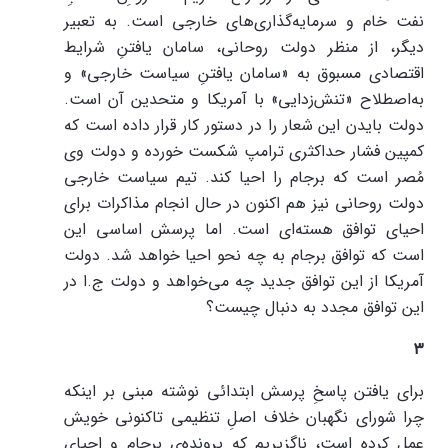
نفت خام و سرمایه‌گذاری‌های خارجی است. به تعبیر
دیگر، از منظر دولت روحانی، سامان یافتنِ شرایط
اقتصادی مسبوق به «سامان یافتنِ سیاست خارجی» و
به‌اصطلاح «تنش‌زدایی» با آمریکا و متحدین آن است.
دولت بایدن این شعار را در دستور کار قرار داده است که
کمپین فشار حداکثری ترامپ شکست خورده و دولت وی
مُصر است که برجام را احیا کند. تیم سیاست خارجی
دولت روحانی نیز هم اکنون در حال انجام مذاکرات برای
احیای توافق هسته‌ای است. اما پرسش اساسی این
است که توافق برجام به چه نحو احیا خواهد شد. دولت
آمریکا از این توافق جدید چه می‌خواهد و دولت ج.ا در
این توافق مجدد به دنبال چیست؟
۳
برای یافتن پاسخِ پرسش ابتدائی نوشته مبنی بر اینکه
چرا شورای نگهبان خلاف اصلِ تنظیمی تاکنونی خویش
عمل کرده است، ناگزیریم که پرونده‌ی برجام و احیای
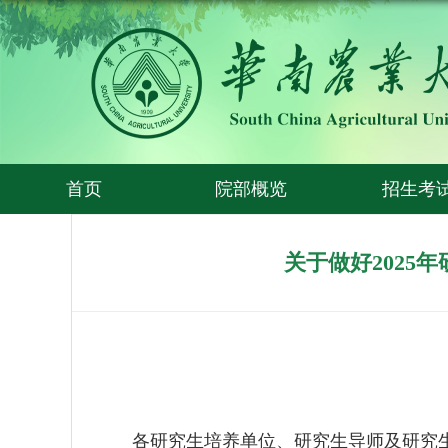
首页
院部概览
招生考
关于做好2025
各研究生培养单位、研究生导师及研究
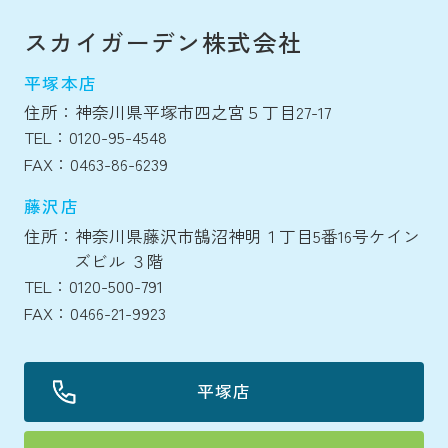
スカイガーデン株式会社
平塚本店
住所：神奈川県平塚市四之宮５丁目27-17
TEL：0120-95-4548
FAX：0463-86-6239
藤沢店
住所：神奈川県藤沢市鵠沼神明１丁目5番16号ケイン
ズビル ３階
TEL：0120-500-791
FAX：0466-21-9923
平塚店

****************

*What to produce*
Scan the entries above and copy each line where "برای" occurs.

*Task solution*
دولت روحانی نیز هم اکنون در حال انجام مذاکرات برای
برای یافتن پاسخِ پرسش ابتدائی نوشته مبنی بر اینکه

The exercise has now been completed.